Conurbation is when several towns merge with the suburbs of an extending city. Davis points to this recent phenomenon as a marker of increasing urban populations and positioning of slums on the periphery of cities.
One of the most inhumane terms in the book, hot demolition refers to the practice of landlords setting fire to slums they own to clear the structures in lieu of waiting for slow governmental approval for actual demolition.
The informal labor class consists of workers lacking trade skills or education. What jobs they find tend to be part of the gray economy, untaxed and unmonitored by governments, which means that these workers rarely have safety regulations or legal rights.
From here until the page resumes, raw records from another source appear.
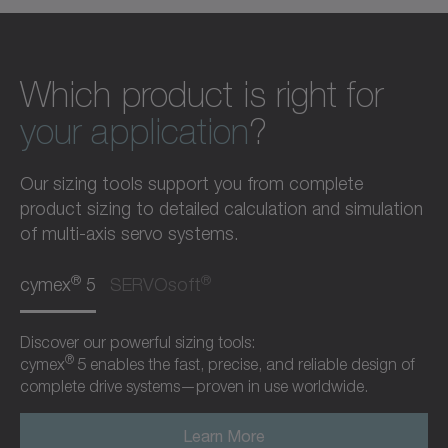
Which product is right for
your application
?
Our sizing tools support you from complete
product sizing to detailed calculation and simulation
of multi-axis servo systems.
®
®
cymex
5
SERVOsoft
Discover our powerful sizing tools:
®
cymex
5 enables the fast, precise, and reliable design of
complete drive systems—proven in use worldwide.
Learn More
Informal laborers are often the inhabitants of slums.
A megacity is a city with a population of over eight million people. There has been a dramatic increase in the number of megacities and hypercities (cities with population of over 20 million people) over the last 50 years. Cities of this size struggle to maintain quality of life for their inhabitants, as they often arise in regions without enough industry and employment opportunities to support the population.
Megaslums, according to Davis, “arise when shantytowns and squatter communities merge in continuous belts of informal housing and poverty, usually on the urban periphery” (26). In essence, they occur when two different types of poverty combine.
Overurbanization is when a country’s urban population is considerably larger than the capacities of economic development, creating under- and unemployment and leading to poverty and slum conditions. Overurbanization “is driven by the reproduction of poverty, not by the supply of jobs. This is one of the unexpected tracks down which a neoliberal world order is shunting the future” (16).Passive Proletarianization
Created by Brazilian sociologists, this term describes what happens to landless peasants forced into cities without any specific skills or trade—there, they lose "traditional forms of (re)production, which for the great majority of direct producers does not translate into a salaried position in the formal labor market" (175).
Urban pirates are privatized squatters. Unlike traditional squatters, these slum residents have obtained the legal or de facto title of the plot they inhabit. This practice is sometimes encouraged by landowners who hope to get government compensation or land-development contracts.
Peripherality is related to conurbation, defining how huge cities continue to spread outward by shunting their slums and poor inhabitants to the edges of the city. The periphery of many developing world megacities is in constant flux: Today’s city edge could be tomorrow’s center.
The UN Habitat report The Challenge of Slums, an important precursor to Davis’s book, defines a slum as habitation “characterized by overcrowding, poor or informal housing, inadequate access to safe water and sanitation, and insecurity of tenure” (22-23).
SAPs are the coercive structural adjustments imposed on client countries by the IMF, most of which demand governments put resources into repaying debts and scale back social welfare programs like infrastructure construction, healthcare, education, and other beneficial civic services. Davis argues that SAPs’ anti-urban and profit-motivated policies often decimate rural areas especially.